(Saved entries)

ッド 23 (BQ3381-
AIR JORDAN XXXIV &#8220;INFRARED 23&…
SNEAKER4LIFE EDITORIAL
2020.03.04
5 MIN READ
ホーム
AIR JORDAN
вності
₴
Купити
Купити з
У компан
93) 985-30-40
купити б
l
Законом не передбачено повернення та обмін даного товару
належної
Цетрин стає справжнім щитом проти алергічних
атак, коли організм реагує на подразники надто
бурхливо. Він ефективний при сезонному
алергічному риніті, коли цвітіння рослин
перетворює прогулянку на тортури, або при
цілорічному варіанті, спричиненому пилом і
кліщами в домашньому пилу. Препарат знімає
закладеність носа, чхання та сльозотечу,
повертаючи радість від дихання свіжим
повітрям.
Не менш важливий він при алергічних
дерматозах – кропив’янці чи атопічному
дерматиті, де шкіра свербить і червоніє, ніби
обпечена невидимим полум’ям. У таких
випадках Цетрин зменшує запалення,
---
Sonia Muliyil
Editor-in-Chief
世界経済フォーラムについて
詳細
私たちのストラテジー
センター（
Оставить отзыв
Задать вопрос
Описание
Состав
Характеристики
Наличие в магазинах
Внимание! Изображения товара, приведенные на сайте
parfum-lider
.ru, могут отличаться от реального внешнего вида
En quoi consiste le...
==
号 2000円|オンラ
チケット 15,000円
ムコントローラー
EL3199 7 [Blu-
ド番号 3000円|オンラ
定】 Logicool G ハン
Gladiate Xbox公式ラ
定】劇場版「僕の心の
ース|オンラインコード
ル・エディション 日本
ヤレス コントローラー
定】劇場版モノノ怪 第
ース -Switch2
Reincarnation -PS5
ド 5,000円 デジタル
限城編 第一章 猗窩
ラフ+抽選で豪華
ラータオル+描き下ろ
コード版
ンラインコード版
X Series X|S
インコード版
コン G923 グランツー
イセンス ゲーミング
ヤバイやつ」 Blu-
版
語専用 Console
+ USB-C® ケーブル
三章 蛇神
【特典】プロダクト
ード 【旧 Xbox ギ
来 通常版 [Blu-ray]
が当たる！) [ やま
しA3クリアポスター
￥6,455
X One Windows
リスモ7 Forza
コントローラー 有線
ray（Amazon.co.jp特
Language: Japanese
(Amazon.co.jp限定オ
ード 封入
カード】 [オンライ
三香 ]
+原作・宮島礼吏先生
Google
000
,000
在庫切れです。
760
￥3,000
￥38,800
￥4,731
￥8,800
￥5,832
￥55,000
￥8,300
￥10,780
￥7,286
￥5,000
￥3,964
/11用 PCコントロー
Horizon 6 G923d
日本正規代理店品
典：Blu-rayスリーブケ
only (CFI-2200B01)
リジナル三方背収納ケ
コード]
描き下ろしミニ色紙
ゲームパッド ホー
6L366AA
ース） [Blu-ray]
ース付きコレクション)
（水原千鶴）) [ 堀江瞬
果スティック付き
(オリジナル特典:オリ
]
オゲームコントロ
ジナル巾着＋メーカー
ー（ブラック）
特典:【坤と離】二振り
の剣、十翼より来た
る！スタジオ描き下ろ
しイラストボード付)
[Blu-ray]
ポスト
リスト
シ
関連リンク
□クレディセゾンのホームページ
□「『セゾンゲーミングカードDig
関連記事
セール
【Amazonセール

[About this exercise]:
Return every line holding the word "алергічних" from the records.

[Written response]:
Цетрин стає справжнім щитом проти алергічних
Не менш важливий він при алергічних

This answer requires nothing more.